# Makita Base 195563-0



## alpcon (Jul 25, 2020)

Hi to everyone, hope you are all well.

I have just bought the Makita 195563-0 plunge base for my Makita, corded, trimming router the RT0700 and just in case this may affect any outcome with answers I am in the UK.
I need to get guide bushes so I can use my trend hinge jig and various other jigs so my question is: - 

Which part number for the guide bush do I need that will fit the Makita 195563-0 plunge base directly for say a 16mm and 30mm guide bush??
Or - Any other make of guide bush that fits directly? 

I have come across various Makita made guide bushes of all sizes but not anywhere can i find what the actual diameter of the unit is? just the outside diameter of the bush itself and not the plate it is attached to. I believe the circular hole in the plunge base, on measuring with a tape, is 68mm in diameter but again this information I cannot find anywhere even on the Makita website.

Apologies for being long winded and thanks in advance for any answers:smile:


----------



## Herb Stoops (Aug 28, 2012)

alpcon said:


> Hi to everyone, hope you are all well.
> 
> I have just bought the Makita 195563-0 plunge base for my Makita, corded, trimming router the RT0700 and just in case this may affect any outcome with answers I am in the UK.
> I need to get guide bushes so I can use my trend hinge jig and various other jigs so my question is: -
> ...



If this is the base you have then the standard Porter Cable template bushings should fit.
They can be bought in sets or individually. I don't know if this link helps.

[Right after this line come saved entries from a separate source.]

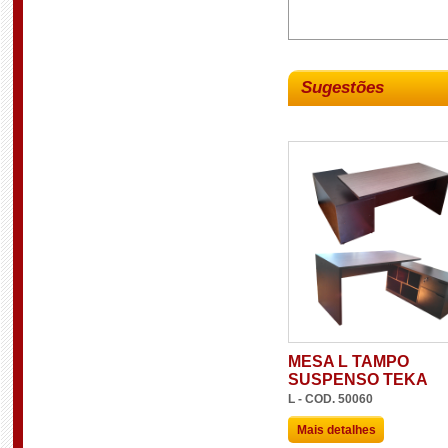
Sugestões
MESA L TAMPO
SUSPENSO TEKA
L - COD. 50060
Mais detalhes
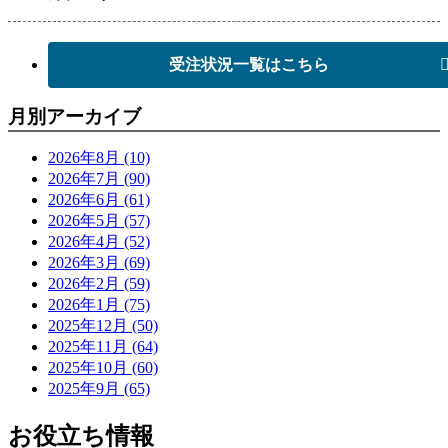
受注状況一覧はこちら
月別アーカイブ
2026年8月 (10)
2026年7月 (90)
2026年6月 (61)
2026年5月 (57)
2026年4月 (52)
2026年3月 (69)
2026年2月 (59)
2026年1月 (75)
2025年12月 (50)
2025年11月 (64)
2025年10月 (60)
2025年9月 (65)
お役立ち情報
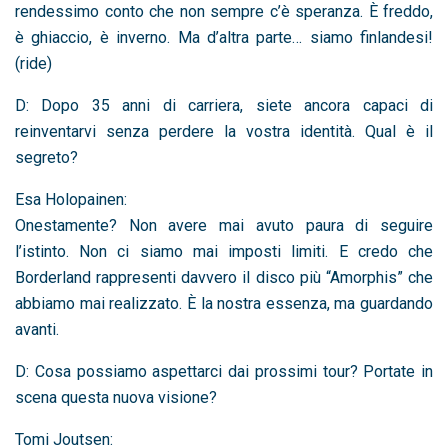
rendessimo conto che non sempre c’è speranza. È freddo,
è ghiaccio, è inverno. Ma d’altra parte… siamo finlandesi!
(ride)
D: Dopo 35 anni di carriera, siete ancora capaci di
reinventarvi senza perdere la vostra identità. Qual è il
segreto?
Esa Holopainen:
Onestamente? Non avere mai avuto paura di seguire
l’istinto. Non ci siamo mai imposti limiti. E credo che
Borderland rappresenti davvero il disco più “Amorphis” che
abbiamo mai realizzato. È la nostra essenza, ma guardando
avanti.
D: Cosa possiamo aspettarci dai prossimi tour? Portate in
scena questa nuova visione?
Tomi Joutsen:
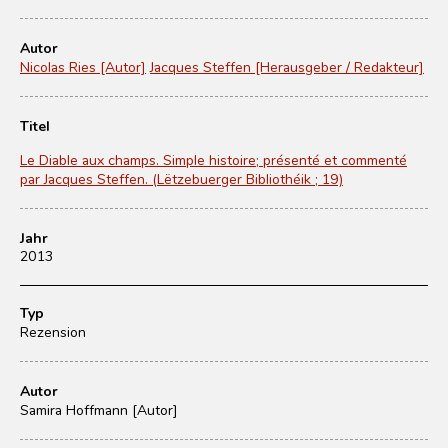
Autor
Nicolas Ries [Autor]
Jacques Steffen [Herausgeber / Redakteur]
Titel
Le Diable aux champs. Simple histoire; présenté et commenté
par Jacques Steffen. (Lëtzebuerger Bibliothéik ; 19)
Jahr
2013
Typ
Rezension
Autor
Samira Hoffmann [Autor]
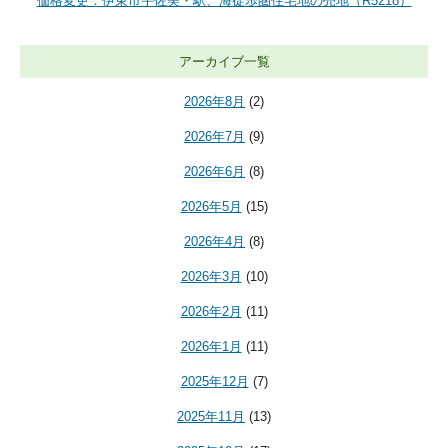
価格変更：伊東市宇佐美・駅、海徒歩圏住宅地の売地（R5218）
アーカイブ一覧
2026年8月
(2)
2026年7月
(9)
2026年6月
(8)
2026年5月
(15)
2026年4月
(8)
2026年3月
(10)
2026年2月
(11)
2026年1月
(11)
2025年12月
(7)
2025年11月
(13)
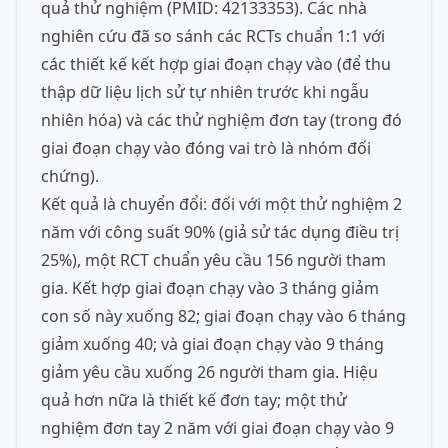
quả thử nghiệm (PMID: 42133353). Các nhà
nghiên cứu đã so sánh các RCTs chuẩn 1:1 với
các thiết kế kết hợp giai đoạn chạy vào (để thu
thập dữ liệu lịch sử tự nhiên trước khi ngẫu
nhiên hóa) và các thử nghiệm đơn tay (trong đó
giai đoạn chạy vào đóng vai trò là nhóm đối
chứng).
Kết quả là chuyển đổi: đối với một thử nghiệm 2
năm với công suất 90% (giả sử tác dụng điều trị
25%), một RCT chuẩn yêu cầu 156 người tham
gia. Kết hợp giai đoạn chạy vào 3 tháng giảm
con số này xuống 82; giai đoạn chạy vào 6 tháng
giảm xuống 40; và giai đoạn chạy vào 9 tháng
giảm yêu cầu xuống 26 người tham gia. Hiệu
quả hơn nữa là thiết kế đơn tay; một thử
nghiệm đơn tay 2 năm với giai đoạn chạy vào 9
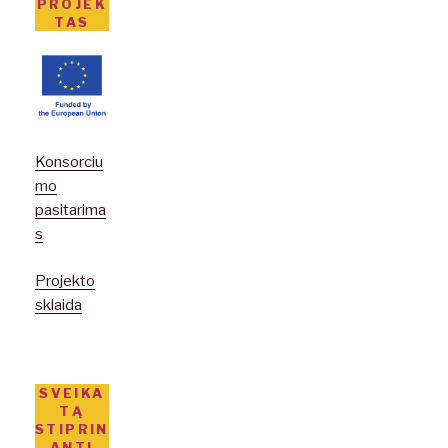
PROJEK
TAS
Konsorciu
mo
pasitarima
s
Projekto
sklaida
SVEIKA
TĄ
STIPRIN
ANTI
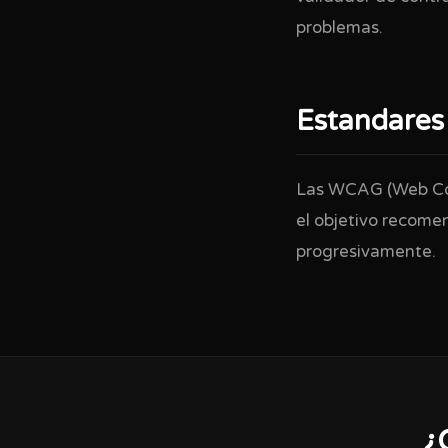
problemas.
Estandare
Las WCAG (Web Cont
el objetivo recome
progresivamente.
¿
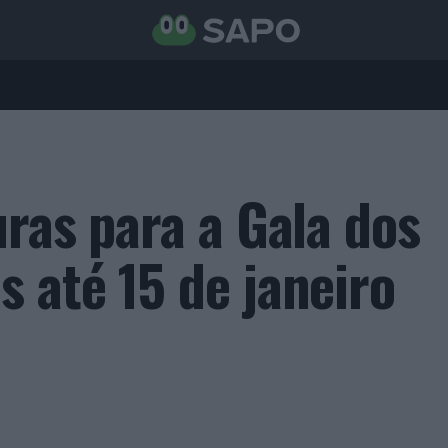
ras para a Gala dos
 até 15 de janeiro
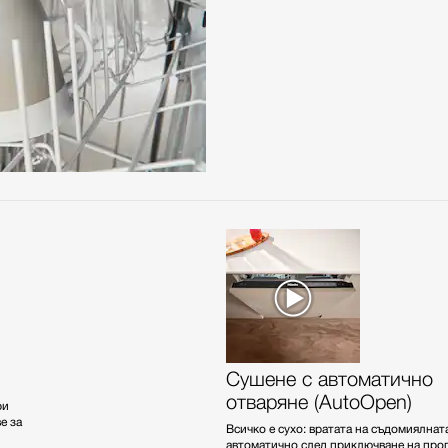
Сушене с автоматично
отваряне (AutoOpen)
ри
е за
Всичко е сухо: вратата на съдомиялнат
автоматично след приключване на про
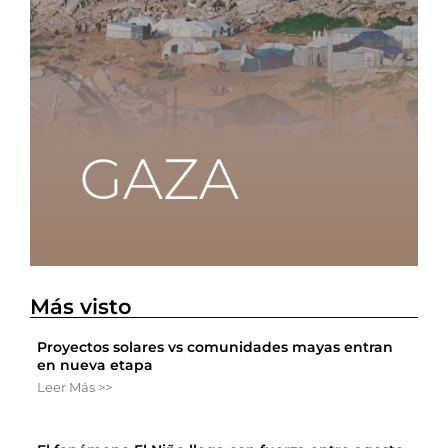
Más visto
Proyectos solares vs comunidades mayas entran
en nueva etapa
Leer Más >>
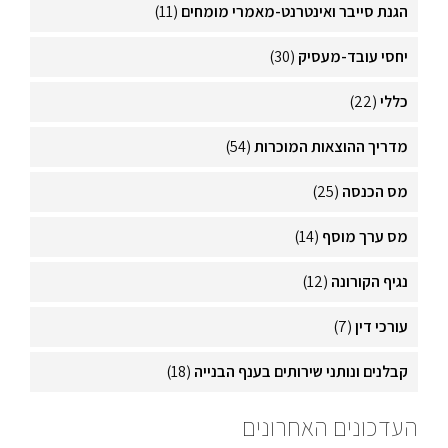
הגנת סייבר ואינטרנט-מאמרי מומחים
(11)
יחסי עובד-מעסיק
(30)
כללי
(22)
מדריך ההוצאות המוכרות
(54)
מס הכנסה
(25)
מס ערך מוסף
(14)
נגיף הקורונה
(12)
עורכי דין
(7)
קבלנים ונותני שירותים בענף הבנייה
(18)
העדכונים האחרונים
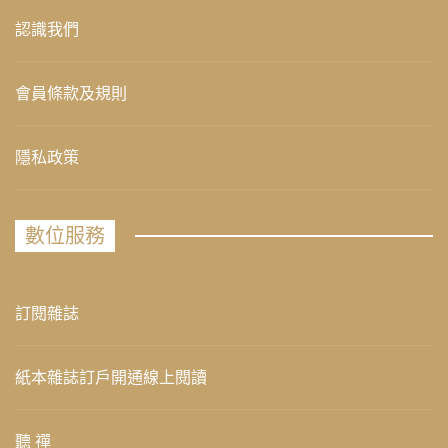
認識我們
會員條款及規則
隱私政策
數位服務
訂閱雜誌
紙本雜誌訂戶開通線上閱讀
聽 禪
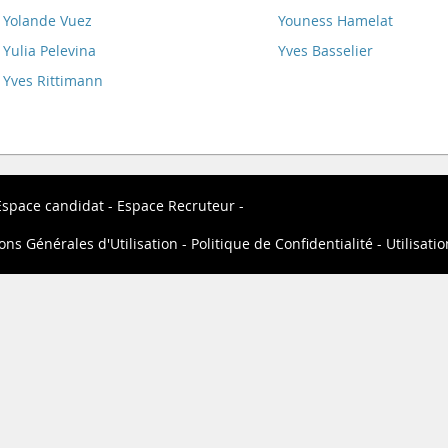
Yolande Vuez
Youness Hamelat
Yulia Pelevina
Yves Basselier
Yves Rittimann
Espace candidat
Espace Recruteur
ons Générales d'Utilisation
Politique de Confidentialité
Utilisati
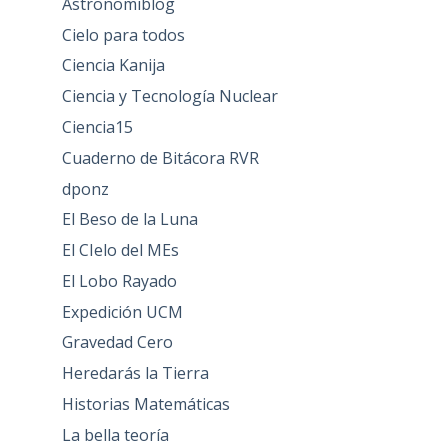
Astronomiblog
Cielo para todos
Ciencia Kanija
Ciencia y Tecnología Nuclear
Ciencia15
Cuaderno de Bitácora RVR
dponz
El Beso de la Luna
El CIelo del MEs
El Lobo Rayado
Expedición UCM
Gravedad Cero
Heredarás la Tierra
Historias Matemáticas
La bella teoría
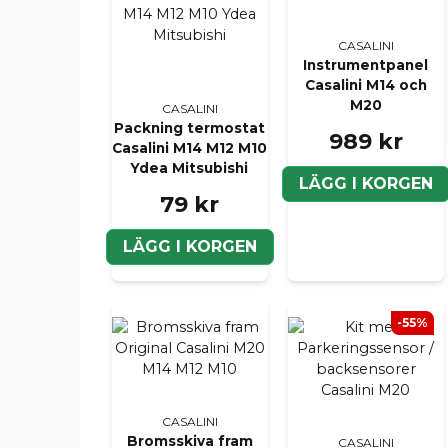
CASALINI
Instrumentpanel
Casalini M14 och
M20
CASALINI
Packning termostat
989 kr
Casalini M14 M12 M10
Ydea Mitsubishi
LÄGG I KORGEN
79 kr
LÄGG I KORGEN
-55%
CASALINI
Bromsskiva fram
CASALINI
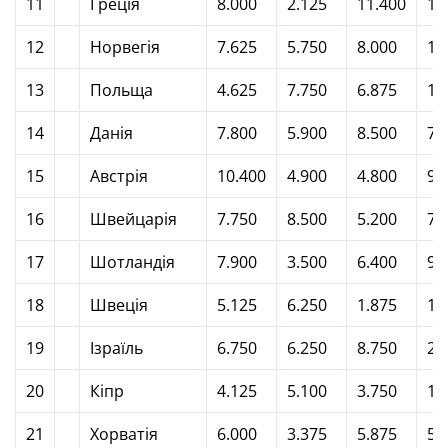
11
Греція
8.000
2.125
11.400
12
12
Норвегія
7.625
5.750
8.000
11
13
Польща
4.625
7.750
6.875
11
14
Данія
7.800
5.900
8.500
7.
15
Австрія
10.400
4.900
4.800
9.
16
Швейцарія
7.750
8.500
5.200
7.
17
Шотландія
7.900
3.500
6.400
9.
18
Швеція
5.125
6.250
1.875
11
19
Ізраїль
6.750
6.250
8.750
2.
20
Кіпр
4.125
5.100
3.750
10
21
Хорватія
6.000
3.375
5.875
5.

https://www.routerforums.com/guide-bushings-templates/29012-metric-guide-bushes-p-c.html

https://www.amazon.com/Router-Templ...ix=METRIC+router+guide+bushing,aps,228&sr=8-2
HErb


----------



## alpcon (Jul 25, 2020)

Hi and yes that looks pretty much like the base I have.
Will check out the links and thanks very much for the help


----------



## Herb Stoops (Aug 28, 2012)

Welcome to the forum, and don't run off ,we like to hear from members in other countries doing woodworking.
Herb


----------